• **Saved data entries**
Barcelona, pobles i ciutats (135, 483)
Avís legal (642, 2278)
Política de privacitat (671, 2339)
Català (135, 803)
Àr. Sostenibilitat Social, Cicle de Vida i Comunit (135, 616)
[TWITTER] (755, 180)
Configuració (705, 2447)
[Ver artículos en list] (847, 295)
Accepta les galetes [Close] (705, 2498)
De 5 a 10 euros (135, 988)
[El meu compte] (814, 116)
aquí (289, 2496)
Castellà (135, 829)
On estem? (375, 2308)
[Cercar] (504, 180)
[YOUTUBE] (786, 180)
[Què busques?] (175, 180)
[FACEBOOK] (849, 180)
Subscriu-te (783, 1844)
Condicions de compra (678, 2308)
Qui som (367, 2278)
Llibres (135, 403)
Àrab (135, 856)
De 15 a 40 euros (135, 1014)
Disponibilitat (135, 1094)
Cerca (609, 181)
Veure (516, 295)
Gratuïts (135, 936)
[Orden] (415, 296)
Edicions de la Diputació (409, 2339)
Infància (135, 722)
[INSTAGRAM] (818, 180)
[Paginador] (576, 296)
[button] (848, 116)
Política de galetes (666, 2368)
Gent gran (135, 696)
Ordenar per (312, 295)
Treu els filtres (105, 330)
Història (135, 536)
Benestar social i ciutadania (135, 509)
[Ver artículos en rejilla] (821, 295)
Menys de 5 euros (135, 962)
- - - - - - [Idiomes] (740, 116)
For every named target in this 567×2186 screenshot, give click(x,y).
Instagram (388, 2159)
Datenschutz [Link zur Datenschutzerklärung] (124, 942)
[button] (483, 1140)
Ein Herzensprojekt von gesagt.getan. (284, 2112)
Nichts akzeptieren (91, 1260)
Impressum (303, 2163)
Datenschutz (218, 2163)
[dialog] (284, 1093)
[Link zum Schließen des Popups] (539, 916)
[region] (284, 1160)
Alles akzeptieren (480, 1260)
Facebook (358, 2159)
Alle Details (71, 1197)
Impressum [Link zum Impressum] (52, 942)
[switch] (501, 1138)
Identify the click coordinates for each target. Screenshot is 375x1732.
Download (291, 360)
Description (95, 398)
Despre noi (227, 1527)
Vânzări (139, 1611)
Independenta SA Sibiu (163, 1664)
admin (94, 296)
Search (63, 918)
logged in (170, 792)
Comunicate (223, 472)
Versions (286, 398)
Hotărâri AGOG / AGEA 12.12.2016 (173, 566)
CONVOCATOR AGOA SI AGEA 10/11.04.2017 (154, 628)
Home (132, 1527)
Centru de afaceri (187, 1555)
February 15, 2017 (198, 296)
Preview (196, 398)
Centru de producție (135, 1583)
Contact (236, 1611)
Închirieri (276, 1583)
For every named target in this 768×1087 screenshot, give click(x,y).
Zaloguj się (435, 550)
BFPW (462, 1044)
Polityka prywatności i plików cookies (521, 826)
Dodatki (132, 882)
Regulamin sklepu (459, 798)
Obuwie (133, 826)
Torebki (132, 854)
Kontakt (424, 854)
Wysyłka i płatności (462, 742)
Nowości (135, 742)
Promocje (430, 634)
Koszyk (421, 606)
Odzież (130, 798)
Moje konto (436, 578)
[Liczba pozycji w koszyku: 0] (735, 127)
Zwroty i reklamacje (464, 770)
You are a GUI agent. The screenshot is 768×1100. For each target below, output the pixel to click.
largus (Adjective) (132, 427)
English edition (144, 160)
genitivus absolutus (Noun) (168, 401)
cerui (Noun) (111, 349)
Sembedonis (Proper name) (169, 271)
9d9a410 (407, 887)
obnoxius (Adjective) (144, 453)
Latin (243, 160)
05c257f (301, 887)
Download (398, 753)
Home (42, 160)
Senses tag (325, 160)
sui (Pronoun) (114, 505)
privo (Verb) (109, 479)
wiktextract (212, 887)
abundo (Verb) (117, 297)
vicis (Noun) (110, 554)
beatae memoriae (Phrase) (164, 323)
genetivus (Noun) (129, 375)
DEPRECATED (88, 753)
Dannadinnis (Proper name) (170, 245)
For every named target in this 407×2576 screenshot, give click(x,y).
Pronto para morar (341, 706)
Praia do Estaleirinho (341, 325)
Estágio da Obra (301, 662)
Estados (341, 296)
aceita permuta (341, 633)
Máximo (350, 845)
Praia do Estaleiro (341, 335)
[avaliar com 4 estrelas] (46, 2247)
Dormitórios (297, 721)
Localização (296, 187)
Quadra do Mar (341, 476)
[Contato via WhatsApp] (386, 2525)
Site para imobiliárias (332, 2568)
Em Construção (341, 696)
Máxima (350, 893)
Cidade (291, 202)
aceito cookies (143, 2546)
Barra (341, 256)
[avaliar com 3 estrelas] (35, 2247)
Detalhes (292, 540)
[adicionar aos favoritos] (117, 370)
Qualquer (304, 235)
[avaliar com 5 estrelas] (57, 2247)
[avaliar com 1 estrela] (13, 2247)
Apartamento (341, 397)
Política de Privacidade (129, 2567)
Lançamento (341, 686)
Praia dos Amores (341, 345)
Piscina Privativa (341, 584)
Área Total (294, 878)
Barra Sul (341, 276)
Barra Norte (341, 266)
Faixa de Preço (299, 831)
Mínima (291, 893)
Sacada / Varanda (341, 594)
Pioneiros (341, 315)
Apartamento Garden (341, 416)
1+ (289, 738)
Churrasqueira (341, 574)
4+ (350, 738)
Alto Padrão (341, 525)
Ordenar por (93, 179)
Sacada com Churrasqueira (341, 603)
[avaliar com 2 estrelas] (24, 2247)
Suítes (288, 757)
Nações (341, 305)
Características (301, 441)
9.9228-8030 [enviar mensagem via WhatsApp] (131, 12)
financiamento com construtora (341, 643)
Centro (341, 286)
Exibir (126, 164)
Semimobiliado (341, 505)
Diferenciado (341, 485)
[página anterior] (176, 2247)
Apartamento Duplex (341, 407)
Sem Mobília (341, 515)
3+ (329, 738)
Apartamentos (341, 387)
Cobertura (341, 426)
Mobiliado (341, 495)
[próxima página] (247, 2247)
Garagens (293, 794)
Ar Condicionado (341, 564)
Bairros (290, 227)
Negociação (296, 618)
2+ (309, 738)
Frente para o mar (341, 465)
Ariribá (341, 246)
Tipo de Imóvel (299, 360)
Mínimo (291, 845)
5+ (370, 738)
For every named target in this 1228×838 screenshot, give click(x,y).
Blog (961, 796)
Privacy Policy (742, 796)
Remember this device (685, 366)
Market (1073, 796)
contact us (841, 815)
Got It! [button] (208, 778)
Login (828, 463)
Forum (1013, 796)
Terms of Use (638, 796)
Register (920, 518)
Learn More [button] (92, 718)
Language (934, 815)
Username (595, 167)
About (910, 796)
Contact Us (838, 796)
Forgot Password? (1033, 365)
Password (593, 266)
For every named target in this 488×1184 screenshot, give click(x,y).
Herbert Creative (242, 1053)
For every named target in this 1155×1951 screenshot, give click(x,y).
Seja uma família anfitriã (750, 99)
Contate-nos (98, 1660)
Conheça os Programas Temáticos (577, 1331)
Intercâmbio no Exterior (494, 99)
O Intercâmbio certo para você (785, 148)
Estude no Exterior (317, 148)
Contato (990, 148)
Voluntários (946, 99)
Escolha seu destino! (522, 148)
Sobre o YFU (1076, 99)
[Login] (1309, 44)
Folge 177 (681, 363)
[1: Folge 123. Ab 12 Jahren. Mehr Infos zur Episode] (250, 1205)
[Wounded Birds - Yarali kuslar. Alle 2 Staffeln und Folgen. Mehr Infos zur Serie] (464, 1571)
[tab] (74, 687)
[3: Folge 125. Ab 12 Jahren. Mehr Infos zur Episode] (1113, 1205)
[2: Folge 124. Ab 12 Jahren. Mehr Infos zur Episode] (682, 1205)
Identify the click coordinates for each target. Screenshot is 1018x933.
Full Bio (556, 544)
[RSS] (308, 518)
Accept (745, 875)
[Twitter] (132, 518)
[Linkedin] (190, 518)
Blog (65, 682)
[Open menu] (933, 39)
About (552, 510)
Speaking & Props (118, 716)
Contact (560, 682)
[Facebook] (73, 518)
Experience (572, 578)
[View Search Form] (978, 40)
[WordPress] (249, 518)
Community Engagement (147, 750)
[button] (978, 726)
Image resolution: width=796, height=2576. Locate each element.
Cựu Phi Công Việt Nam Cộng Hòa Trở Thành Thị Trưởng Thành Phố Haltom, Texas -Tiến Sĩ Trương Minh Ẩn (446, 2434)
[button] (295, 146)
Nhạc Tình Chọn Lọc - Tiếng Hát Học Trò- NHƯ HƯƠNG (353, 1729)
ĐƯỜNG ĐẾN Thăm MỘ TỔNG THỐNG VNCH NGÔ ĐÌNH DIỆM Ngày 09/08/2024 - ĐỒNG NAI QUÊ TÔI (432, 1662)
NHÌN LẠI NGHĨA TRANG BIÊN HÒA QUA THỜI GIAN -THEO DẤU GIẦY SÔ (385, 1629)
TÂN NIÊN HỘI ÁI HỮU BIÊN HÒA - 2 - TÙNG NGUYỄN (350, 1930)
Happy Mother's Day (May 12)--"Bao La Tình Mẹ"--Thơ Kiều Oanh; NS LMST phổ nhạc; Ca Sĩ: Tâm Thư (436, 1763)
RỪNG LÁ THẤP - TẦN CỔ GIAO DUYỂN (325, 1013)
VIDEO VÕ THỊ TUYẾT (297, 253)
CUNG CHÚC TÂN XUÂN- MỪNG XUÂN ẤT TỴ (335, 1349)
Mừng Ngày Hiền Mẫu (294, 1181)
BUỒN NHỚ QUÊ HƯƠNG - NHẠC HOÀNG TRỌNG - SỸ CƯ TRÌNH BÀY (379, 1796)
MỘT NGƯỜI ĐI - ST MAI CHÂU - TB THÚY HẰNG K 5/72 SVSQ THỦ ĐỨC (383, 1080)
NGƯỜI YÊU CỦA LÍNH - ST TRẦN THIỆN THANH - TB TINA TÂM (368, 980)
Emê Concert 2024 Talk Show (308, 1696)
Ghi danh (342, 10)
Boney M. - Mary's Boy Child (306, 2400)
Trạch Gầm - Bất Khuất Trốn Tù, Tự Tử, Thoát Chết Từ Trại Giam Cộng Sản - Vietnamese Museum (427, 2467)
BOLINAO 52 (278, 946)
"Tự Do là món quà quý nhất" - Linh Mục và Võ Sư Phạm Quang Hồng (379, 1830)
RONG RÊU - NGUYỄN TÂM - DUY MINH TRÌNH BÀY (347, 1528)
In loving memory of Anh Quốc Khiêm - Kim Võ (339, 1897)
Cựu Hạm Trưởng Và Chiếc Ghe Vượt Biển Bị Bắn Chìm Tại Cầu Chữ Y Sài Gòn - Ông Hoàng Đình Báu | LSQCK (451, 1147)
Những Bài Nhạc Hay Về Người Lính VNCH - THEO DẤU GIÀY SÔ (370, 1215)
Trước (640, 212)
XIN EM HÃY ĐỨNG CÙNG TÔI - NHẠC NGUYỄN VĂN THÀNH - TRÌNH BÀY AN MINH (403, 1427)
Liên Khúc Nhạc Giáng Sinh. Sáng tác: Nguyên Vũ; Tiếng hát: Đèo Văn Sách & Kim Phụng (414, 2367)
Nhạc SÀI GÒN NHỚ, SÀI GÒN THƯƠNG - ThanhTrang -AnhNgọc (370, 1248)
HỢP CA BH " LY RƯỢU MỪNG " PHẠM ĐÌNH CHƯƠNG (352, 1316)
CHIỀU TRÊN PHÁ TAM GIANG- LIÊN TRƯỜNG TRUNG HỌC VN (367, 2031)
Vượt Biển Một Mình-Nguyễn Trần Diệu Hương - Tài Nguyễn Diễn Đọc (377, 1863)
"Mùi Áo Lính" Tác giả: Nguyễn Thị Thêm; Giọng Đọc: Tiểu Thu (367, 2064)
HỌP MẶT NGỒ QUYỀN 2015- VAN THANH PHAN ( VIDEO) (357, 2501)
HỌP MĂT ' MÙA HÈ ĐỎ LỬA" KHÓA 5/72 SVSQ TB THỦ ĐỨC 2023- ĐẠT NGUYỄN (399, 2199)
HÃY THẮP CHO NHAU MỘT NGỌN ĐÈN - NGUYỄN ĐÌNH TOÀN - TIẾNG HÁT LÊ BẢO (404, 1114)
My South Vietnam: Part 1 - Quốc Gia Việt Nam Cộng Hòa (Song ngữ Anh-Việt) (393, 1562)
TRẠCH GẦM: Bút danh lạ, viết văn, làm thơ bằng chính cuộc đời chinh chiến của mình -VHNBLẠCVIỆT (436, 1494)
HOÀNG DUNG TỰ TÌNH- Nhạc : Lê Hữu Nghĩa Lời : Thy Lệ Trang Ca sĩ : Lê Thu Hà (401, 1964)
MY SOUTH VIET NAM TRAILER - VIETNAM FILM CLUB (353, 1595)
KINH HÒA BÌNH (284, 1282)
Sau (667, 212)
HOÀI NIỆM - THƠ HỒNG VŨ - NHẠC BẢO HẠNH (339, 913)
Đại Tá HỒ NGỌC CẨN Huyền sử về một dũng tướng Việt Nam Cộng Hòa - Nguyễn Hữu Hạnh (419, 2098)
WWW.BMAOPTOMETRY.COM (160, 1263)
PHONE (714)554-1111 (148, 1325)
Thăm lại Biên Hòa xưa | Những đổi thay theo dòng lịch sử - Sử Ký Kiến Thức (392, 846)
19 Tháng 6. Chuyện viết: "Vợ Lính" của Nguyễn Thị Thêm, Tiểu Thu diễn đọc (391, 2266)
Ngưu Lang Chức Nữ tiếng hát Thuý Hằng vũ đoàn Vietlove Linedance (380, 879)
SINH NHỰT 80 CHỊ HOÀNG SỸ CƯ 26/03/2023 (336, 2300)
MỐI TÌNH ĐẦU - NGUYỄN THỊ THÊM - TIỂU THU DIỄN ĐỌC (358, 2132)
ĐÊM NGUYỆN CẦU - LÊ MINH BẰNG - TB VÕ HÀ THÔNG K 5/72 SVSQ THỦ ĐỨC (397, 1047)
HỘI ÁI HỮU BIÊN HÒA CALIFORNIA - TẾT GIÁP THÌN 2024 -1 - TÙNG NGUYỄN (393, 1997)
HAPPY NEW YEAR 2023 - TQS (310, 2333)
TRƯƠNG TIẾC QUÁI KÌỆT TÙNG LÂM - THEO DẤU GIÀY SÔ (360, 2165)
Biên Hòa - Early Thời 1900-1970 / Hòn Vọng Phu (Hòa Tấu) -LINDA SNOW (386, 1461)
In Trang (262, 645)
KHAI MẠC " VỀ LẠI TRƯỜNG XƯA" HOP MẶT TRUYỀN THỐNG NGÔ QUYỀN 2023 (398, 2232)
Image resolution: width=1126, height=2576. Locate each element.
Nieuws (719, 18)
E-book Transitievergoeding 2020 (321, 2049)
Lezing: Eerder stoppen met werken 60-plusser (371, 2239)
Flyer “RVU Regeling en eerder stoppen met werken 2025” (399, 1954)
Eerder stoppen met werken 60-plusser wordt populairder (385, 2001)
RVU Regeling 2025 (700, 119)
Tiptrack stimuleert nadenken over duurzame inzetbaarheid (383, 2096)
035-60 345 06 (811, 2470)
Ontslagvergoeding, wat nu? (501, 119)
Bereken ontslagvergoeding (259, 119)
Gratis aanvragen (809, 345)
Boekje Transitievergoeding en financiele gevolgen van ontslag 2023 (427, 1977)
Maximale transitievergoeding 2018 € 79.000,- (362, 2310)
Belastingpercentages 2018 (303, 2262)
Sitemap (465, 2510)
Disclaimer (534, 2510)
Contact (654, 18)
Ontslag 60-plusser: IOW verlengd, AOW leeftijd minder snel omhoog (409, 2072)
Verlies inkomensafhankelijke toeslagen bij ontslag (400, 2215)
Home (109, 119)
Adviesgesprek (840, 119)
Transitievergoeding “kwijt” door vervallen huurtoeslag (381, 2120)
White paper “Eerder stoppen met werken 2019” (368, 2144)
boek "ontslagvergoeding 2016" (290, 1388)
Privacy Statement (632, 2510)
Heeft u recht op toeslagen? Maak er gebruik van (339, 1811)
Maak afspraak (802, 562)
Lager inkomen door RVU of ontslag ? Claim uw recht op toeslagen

• **Problem details**
In the records above, how many lines contain the word "euros"? State only the number.

• **Your solution**
3